PlayCount
The 'Hello World!' of MapReduce
To quote Scalding Developers Hadoop is a distributed system for counting words. Unfortunately we are fresh out of words, but we do have the play history of bajillions of users listening to bazillions of songs.
This MapReduce job uses the listening history of our users that we have stored in the "users" Kiji table to calculate the total number of times each song has been played. The result of this computation is written to a text file in HDFS.
Creating the Job
SongPlayCounter
is an example of a KijiExpress job that reads from a Kiji table and writes to a
file on HDFS. SongPlayCounter proceeds through these stages:
- Read the column "info:track_plays" from rows in a Kiji table.

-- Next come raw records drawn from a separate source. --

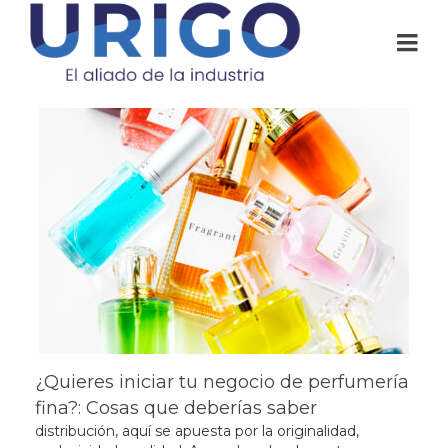
¿Quieres iniciar tu negocio de perfumería
fina?: Cosas que deberías saber
distribución, aquí se apuesta por la originalidad,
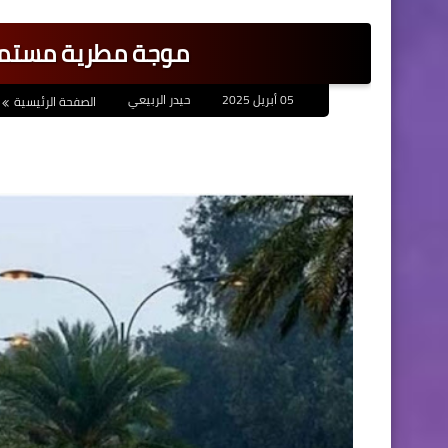
موجة مطرية مستمر
05 أبريل 2025
حيدر الربيعي
الصفحة الرئيسية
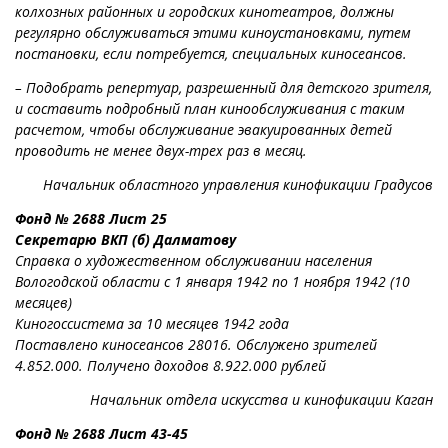
колхозных районных и городских кинотеатров, должны
регулярно обслуживаться этими киноустановками, путем
постановки, если потребуется, специальных киносеансов.
– Подобрать репертуар, разрешенный для детского зрителя,
и составить подробный план кинообслуживания с таким
расчетом, чтобы обслуживание эвакуированных детей
проводить не менее двух-трех раз в месяц.
Начальник областного управления кинофикации Градусов
Фонд № 2688 Лист 25
Секретарю ВКП (б) Далматову
Справка о художественном обслуживании населения
Вологодской области с 1 января 1942 по 1 ноября 1942 (10
месяцев)
Киногоссистема за 10 месяцев 1942 года
Поставлено киносеансов 28016. Обслужено зрителей
4.852.000. Получено доходов 8.922.000 рублей
Начальник отдела искусства и кинофикации Каган
Фонд № 2688 Лист 43-45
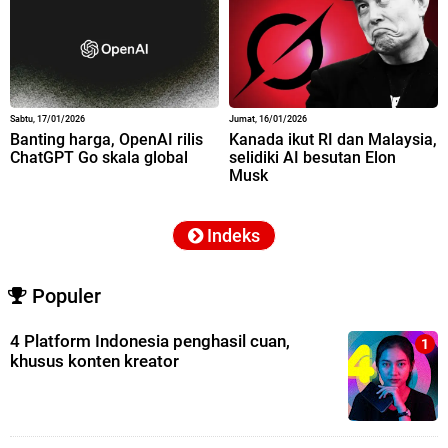
Sabtu, 17/01/2026
Jumat, 16/01/2026
Banting harga, OpenAI rilis
Kanada ikut RI dan Malaysia,
ChatGPT Go skala global
selidiki AI besutan Elon
Musk
Indeks
Populer
4 Platform Indonesia penghasil cuan,
khusus konten kreator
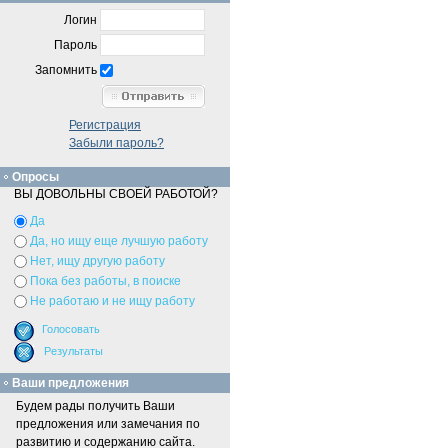
Логин
Пароль
Запомнить
Регистрация
Забыли пароль?
Опросы
ВЫ ДОВОЛЬНЫ СВОЕЙ РАБОТОЙ?
Да
Да, но ищу еще лучшую работу
Нет, ищу другую работу
Пока без работы, в поиске
Не работаю и не ищу работу
Ваши предложения
Будем рады получить Ваши
предложения или замечания по
развитию и содержанию сайта.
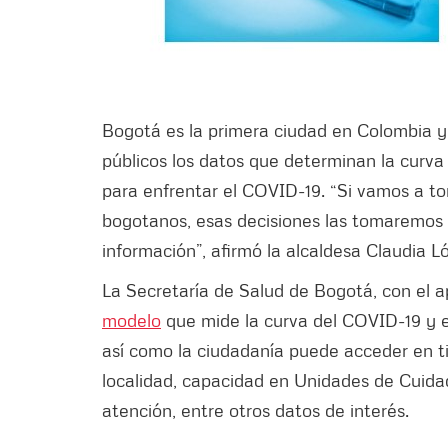
Bogotá es la primera ciudad en Colombia y
públicos los datos que determinan la curva
para enfrentar el COVID-19. “Si vamos a to
bogotanos, esas decisiones las tomaremos 
información”, afirmó la alcaldesa Claudia L
La Secretaría de Salud de Bogotá, con el a
modelo
que mide la curva del COVID-19 y el
así como la ciudadanía puede acceder en t
localidad, capacidad en Unidades de Cuidad
atención, entre otros datos de interés.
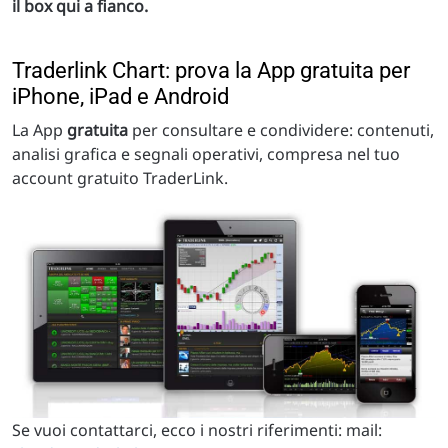
il box qui a fianco.
Traderlink Chart: prova la App gratuita per
iPhone, iPad e Android
La App
gratuita
per consultare e condividere: contenuti,
analisi grafica e segnali operativi, compresa nel tuo
account gratuito TraderLink.
Se vuoi contattarci, ecco i nostri riferimenti: mail:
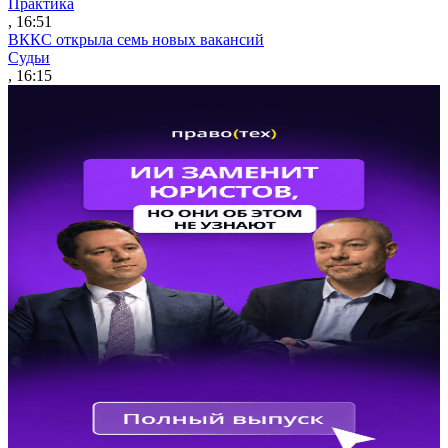
Практика
, 16:51
ВККС открыла семь новых вакансий
Судьи
, 16:15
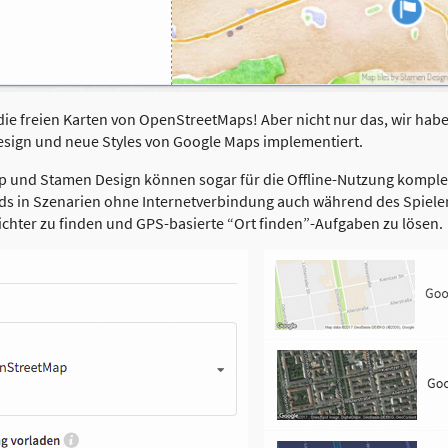
 die freien Karten von OpenStreetMaps! Aber nicht nur das, wir h
sign und neue Styles von Google Maps implementiert.
 und Stamen Design können sogar für die Offline-Nutzung komple
s in Szenarien ohne Internetverbindung auch während des Spielen
chter zu finden und GPS-basierte “Ort finden”-Aufgaben zu lösen.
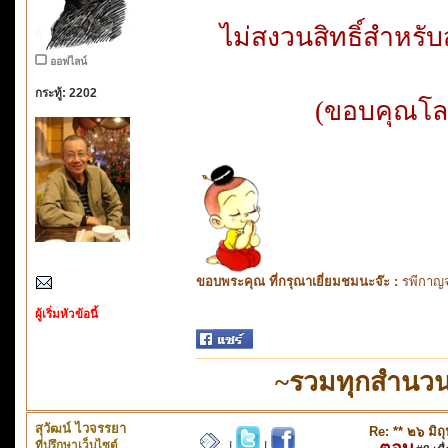
ไม่สงวนสิทธิ์สำหร
ออฟไลน์
กระทู้: 2202
(ขอบคุณโลโ
ขอบพระคุณ ที่กรุณาเยี่ยมชมนะจ๊ะ :
รพีกาญจ
ผู้เริ่มหัวข้อนี้
~รวมทุกสำนวน
สุวัฒน์ ไวจรรยา
Re: ** ๒๖ มิถ
ที่ปรึกษาเว็บไซต์
ตอบ
|
|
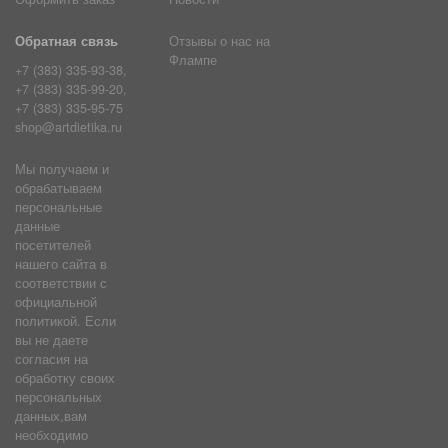
Обратная связь
Отзывы о нас на
Флампе
+7 (383) 335-93-38,
+7 (383) 335-99-20,
+7 (383) 335-95-75
shop@artdietika.ru
Мы получаем и
обрабатываем
персональные
данные
посетителей
нашего сайта в
соответствии с
официальной
политикой. Если
вы не даете
согласия на
обработку своих
персональных
данных,вам
необходимо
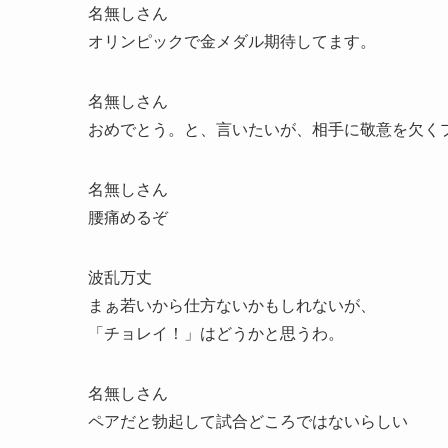
名無しさん
オリンピックで金メダル期待してます。
名無しさん
おめでとう。と、言いたいが、相手に敬意を欠く
名無しさん
腰痛めるぞ
波乱万丈
まぁ若いから仕方ないかもしれないが、
「チョレイ！」はどうかと思うわ。
名無しさん
ペアだと勃起して試合どころではないらしい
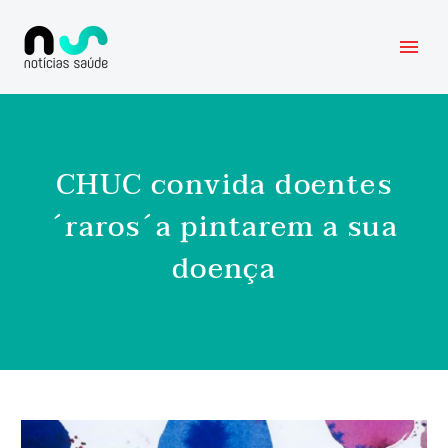
CHUC convida doentes
´raros´a pintarem a sua
doença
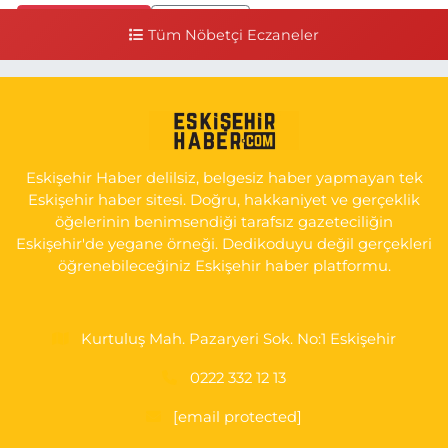
0 (541) 531 74 48
Yol Tarifi Al
Tüm Nöbetçi Eczaneler
Seda Eczanesi
KIRMIZITOPRAK MH.ERCAN SK.NO:14 ESKİ ASKER HASTANESİ
YAN SOKAĞI POLİKLİNİK KAPISI TAM KARŞISI I
0 (222) 225 92 45
Yol Tarifi Al
Eskişehir Haber delilsiz, belgesiz haber yapmayan tek
Eskişehir haber sitesi. Doğru, hakkaniyet ve gerçeklik
öğelerinin benimsendiği tarafsız gazeteciliğin
Eskişehir'de yegane örneği. Dedikoduyu değil gerçekleri
öğrenebileceğiniz Eskişehir haber platformu.
Kurtuluş Mah. Pazaryeri Sok. No:1 Eskişehir
0222 332 12 13
[email protected]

- Break each user's track play history into individual songs.
- Count the number of times each song has been played.
- Write each song ID and play count to a file in HDFS.
The tutorial includes the job already written for you in Running the Job below; these sections walk through how the job is created.
Read "info:track_plays" from a Kiji table
Data can be read from a Kiji table by using KijiInput
).
This factory method takes options specific to requesting slices of data from a Kiji table such as:
- Which columns to retrieve from the table and the field names they should be given.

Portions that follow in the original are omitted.